The traffic shift was executed incorrectly and rather than routing the traffic to the other router on the primary network, the traffic was routed onto the lower capacity redundant EBS network.// AWS, Summary of the Amazon EC2 and Amazon RDS Service Disruption in the US East Region
From the first signal to all-clear in ~4 days.
A misrouted upgrade and a recovery mechanism with no brake.
AWS was performing a routine upgrade on the primary EBS network in one US-East Availability Zone. The standard step was to shift traffic off one of the redundant routers on the primary network so it could be upgraded. The shift was executed incorrectly, and the traffic landed on the lower-capacity secondary EBS network instead of the other primary router. For the affected nodes, both networks were now non-functional — unlike a typical single-router failure, where the other primary router would have carried the load.
EBS volumes are mirrored across nodes for durability. When a node loses its replication connection, it searches the cluster for free capacity to establish a new mirror. The misrouted upgrade dropped replication connections for a large number of nodes at once, and each affected node began searching for mirrors simultaneously. Free capacity in the cluster was exhausted within minutes. The nodes lacked aggressive backoff and continued searching in a tight loop, generating enough internal traffic to keep the cluster from settling. A separate race condition in the EBS node code — triggered by closing large numbers of replication requests concurrently — caused additional node failures that fed the same loop.

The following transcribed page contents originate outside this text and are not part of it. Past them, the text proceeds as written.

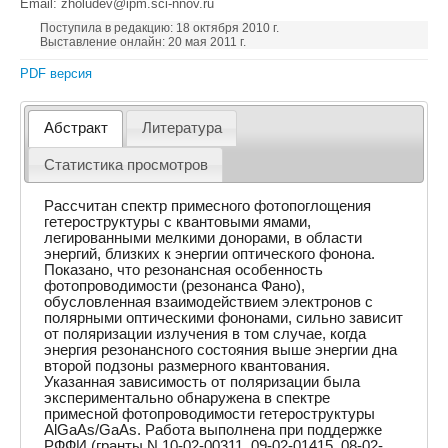
Email: zholudev@ipm.sci-nnov.ru
Поступила в редакцию: 18 октября 2010 г.
Выставление онлайн: 20 мая 2011 г.
PDF версия
Абстракт
Литература
Статистика просмотров
Рассчитан спектр примесного фотопоглощения
гетероструктуры с квантовыми ямами,
легированными мелкими донорами, в области
энергий, близких к энергии оптического фонона.
Показано, что резонансная особенность
фотопроводимости (резонанса Фано),
обусловленная взаимодействием электронов с
полярными оптическими фононами, сильно зависит
от поляризации излучения в том случае, когда
энергия резонансного состояния выше энергии дна
второй подзоны размерного квантования.
Указанная зависимость от поляризации была
экспериментально обнаружена в спектре
примесной фотопроводимости гетероструктуры
AlGaAs/GaAs. Работа выполнена при поддержке
РФФИ (гранты N 10-02-00311, 09-02-01415, 08-02-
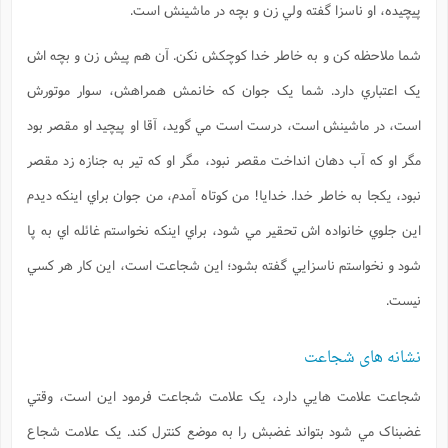
پيچيده، او ناسزا گفته ولي زن و بچه در ماشينش است.
شما ملاحظه کن و به خاطر خدا کوچکش نکن. آن هم پيش زن و بچه اش
يک اعتباري دارد. شما يک جوان که خانمش همراهش، سوار موتورش
است، در ماشينش است، درست است مي گويد، آقا او پيچيد او مقصر بود
مگر او که آب دهان انداخت مقصر نبود، مگر او که تير به جنازه زد مقصر
نبود، يکجا به خاطر خدا. خدايا! من کوتاه آمدم، من جوان براي اينکه ديدم
اين جلوي خانواده اش تحقير مي شود، براي اينکه نخواستم غائله اي به پا
شود و نخواستم ناسزايي گفته بشود؛ اين شجاعت است، اين کار هر کسي
نيست.
نشانه های شجاعت
شجاعت علامت هايي دارد، يک علامت شجاعت فرمود اين است، وقتي
غضبناک مي شود بتواند غضبش را به موضع کنترل کند. يک علامت شجاع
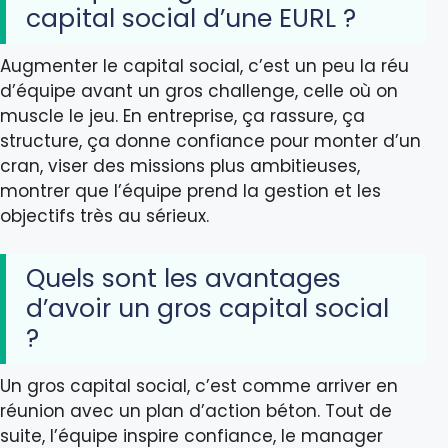
capital social d’une EURL ?
Augmenter le capital social, c’est un peu la réu
d’équipe avant un gros challenge, celle où on
muscle le jeu. En entreprise, ça rassure, ça
structure, ça donne confiance pour monter d’un
cran, viser des missions plus ambitieuses,
montrer que l’équipe prend la gestion et les
objectifs très au sérieux.
Quels sont les avantages
d’avoir un gros capital social
?
Un gros capital social, c’est comme arriver en
réunion avec un plan d’action béton. Tout de
suite, l’équipe inspire confiance, le manager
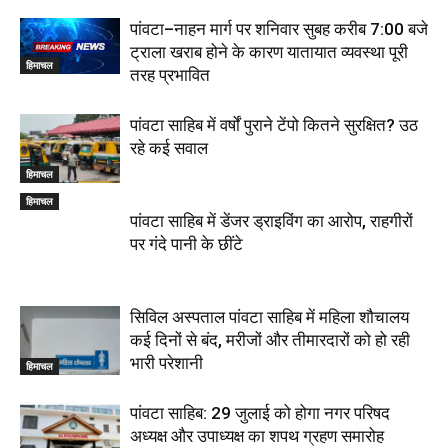
पांवटा–नाहन मार्ग पर शनिवार सुबह करीब 7:00 बजे
ट्राला खराब होने के कारण यातायात व्यवस्था पूरी
हिमाचल
तरह प्रभावित
पांवटा साहिब में वर्षों पुराने टेंपो कितने सुरक्षित? उठ
रहे कई सवाल
हिमाचल
हिमाचल
पांवटा साहिब में डेंजर ड्राइविंग का आरोप, राहगीरों
पर गंदे पानी के छींटे
सिविल अस्पताल पांवटा साहिब में महिला शौचालय
कई दिनों से बंद, मरीजों और तीमारदारों को हो रही
भारी परेशानी
हिमाचल
पांवटा साहिब: 29 जुलाई को होगा नगर परिषद
अध्यक्ष और उपाध्यक्ष का शपथ ग्रहण समारोह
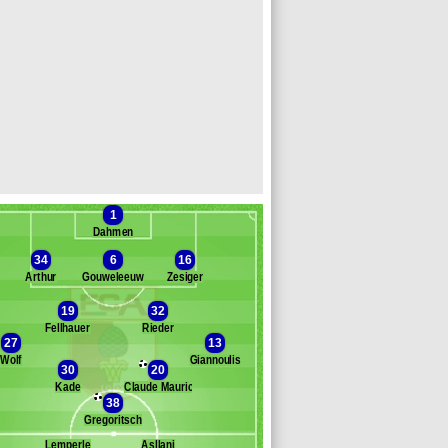
1
Dahmen
34
6
16
Arthur
Gouweleeuw
Zesiger
19
32
Fellhauer
Rieder
Banc des remplaçants
Augsbourg
27
13
Wolf
Giannoulis
gundu
30
20
anks
Kade
Claude Maurice
38
beiro
Gregoritsch
ömür
arbi
Lemperle
Asllani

The cluster could not exit the loop on its own. Stuck volumes could not serve I/O without completing a mirror, and they could not complete a mirror because the cluster had no capacity to give them. RDS Multi-AZ instances that should have failed over to a healthy secondary hit a previously un-encountered bug: the rapid succession of the network interruption and the stuck I/O on the primary triggered a state in which automatic failover could not safely proceed without risk of data loss. 2.5% of Multi-AZ RDS instances in the region had to be repaired by hand rather than failed over. Full recovery required adding physical capacity to the cluster and bringing volumes back manually over four days.